EXERCISE BRIEF — In the entries that follow, the line with "性が高まっています。Total、Ineos、SABIC、Exxonから" opens the range and the line with "め、ベルギーのKalloからのPPに関する不可抗力状態を宣" closes it; repeat that range exactly, both lines included.

[Dataset entries]
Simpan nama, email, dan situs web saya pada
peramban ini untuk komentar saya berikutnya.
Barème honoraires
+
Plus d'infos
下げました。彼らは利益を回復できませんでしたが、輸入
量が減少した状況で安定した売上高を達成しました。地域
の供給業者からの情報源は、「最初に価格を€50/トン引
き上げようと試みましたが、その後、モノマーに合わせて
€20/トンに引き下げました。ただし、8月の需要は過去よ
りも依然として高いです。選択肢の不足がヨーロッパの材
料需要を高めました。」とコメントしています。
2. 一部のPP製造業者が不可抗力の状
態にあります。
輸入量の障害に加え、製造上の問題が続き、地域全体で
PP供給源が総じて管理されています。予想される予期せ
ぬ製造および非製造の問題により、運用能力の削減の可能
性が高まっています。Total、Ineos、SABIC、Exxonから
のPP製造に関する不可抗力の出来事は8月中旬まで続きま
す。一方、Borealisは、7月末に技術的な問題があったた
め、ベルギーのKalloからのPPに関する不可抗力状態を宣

* * *

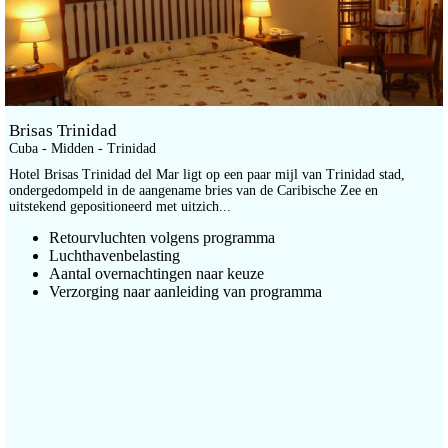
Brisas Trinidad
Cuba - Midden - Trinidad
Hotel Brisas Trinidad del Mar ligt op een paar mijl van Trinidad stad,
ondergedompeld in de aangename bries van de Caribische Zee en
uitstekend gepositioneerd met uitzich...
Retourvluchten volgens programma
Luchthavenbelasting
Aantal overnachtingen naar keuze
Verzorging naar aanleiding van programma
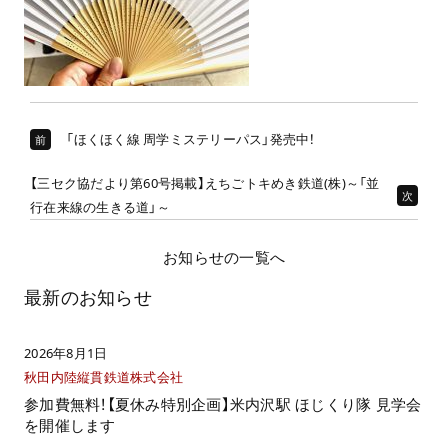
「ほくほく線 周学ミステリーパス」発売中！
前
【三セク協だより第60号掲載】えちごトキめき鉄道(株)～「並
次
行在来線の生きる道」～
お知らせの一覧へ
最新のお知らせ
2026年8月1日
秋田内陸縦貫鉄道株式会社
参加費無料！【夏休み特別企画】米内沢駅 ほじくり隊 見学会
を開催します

RESPONSE BOX —
性が高まっています。Total、Ineos、SABIC、Exxonから
のPP製造に関する不可抗力の出来事は8月中旬まで続きま
す。一方、Borealisは、7月末に技術的な問題があったた
め、ベルギーのKalloからのPPに関する不可抗力状態を宣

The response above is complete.